RE: various ways of making a specific character

From: Philippe Verdy (
Date: Thu May 24 2007 - 11:24:25 CDT

  • Next message: António Martins-Tuválkin: "Ingush (?) latin letter not yet encoded?"

    The Unicode normalization algorithm specifies which of these canonically
    equivalent sequences is the preferred interpretation. As there's no evidence
    that none of them is graphically resolvable ans as the preferred reading
    order would be dependant of the language using sich characters with multiple
    diacritics, this should not make any difference of interpretation if you use
    one of the other of the 3 possible sequences (although their strict identity
    may still be distinct only at the graphical rendering level, due to
    implementation limits).

    If there are multiple diacritics, and effective reasons why their intended
    reading semantic order is important, then you need to use some invisible
    combining joiner when encoding the grapheme (if the renderer can exhibit the
    differences, then it will follow the hints provided by these joiners when
    selecting the appropriate glyphs, but some renderers may still default to
    using the same visual appearance even when using an explicit combining
    joiner to specify the intended order).

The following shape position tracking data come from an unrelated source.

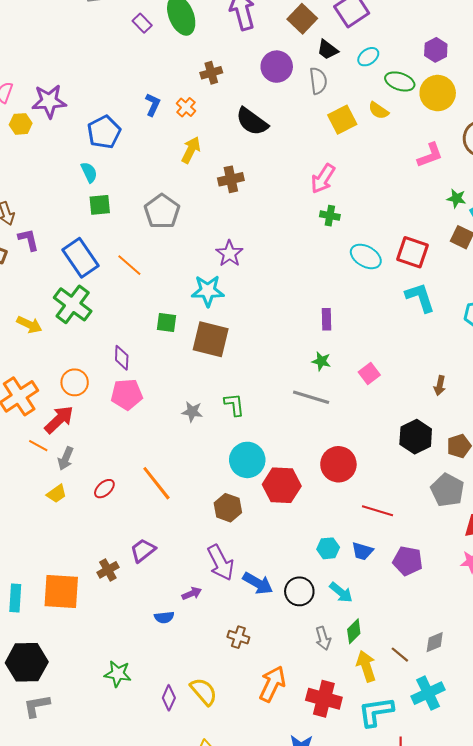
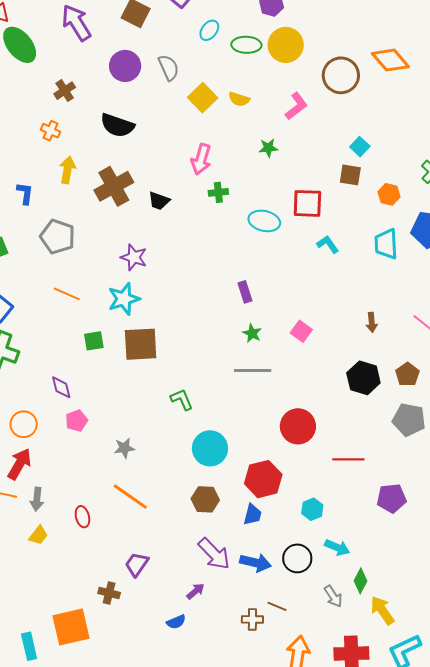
black trapezoid: (328, 50) -> (159, 201), moved
blue L-shape: (153, 105) -> (25, 193), moved
yellow semicircle: (378, 111) -> (239, 99), moved
brown cross: (231, 179) -> (114, 186), size x1.5
green star: (456, 198) -> (268, 148), moved
orange line: (129, 265) -> (67, 294), moved
cyan L-shape: (420, 297) -> (328, 244), size x0.7
green star: (321, 361) -> (252, 333), turned 30
pink pentagon: (127, 394) -> (77, 421), size x0.7
gray star: (192, 412) -> (124, 448), moved
red hexagon: (282, 485) -> (263, 479), moved
red ellipse: (104, 489) -> (82, 517), turned -45
blue trapezoid: (362, 551) -> (252, 515), moved, turned -75
brown cross: (108, 570) -> (109, 593), turned -30
brown line: (400, 655) -> (277, 606), moved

    But for a dot below and a dot above diacritic, I see absolutely no way in
    which they would collide, so their encoding order does not matter, and there
    should be no combining joiner encoded between these two except in cases like

    <BASE letter, combining dot above, surrounding circle, combining dot below>
    <BASE letter, combining dot below, surrounding circle, combining dot above>,

    where the combining surrounding circle would block the reordering.

    The relative values of non-zero combining classes don't have any
    demonstrated semantic meaning and do not imply any forced reading order
    excep if the diacritics may collide graphically for the same place (this is
    easily seen in the Hebrew script, where you need joiners to help
    disambiguate the semantic order of a sequence of diacritics in order to
    generate the correct visual rendering).

    There are however known exceptions for the case of some diacritics used in
    the Latin script, like the cedilla which moves from the usual below position
    to the top-left position depending of the letter-case of the base letter:
    for such extremely rare cases, it could be necessary to add joiners to avoid
    ambiguities, if the default order specified by the relative combining
    classes of diacritics is not the correct one.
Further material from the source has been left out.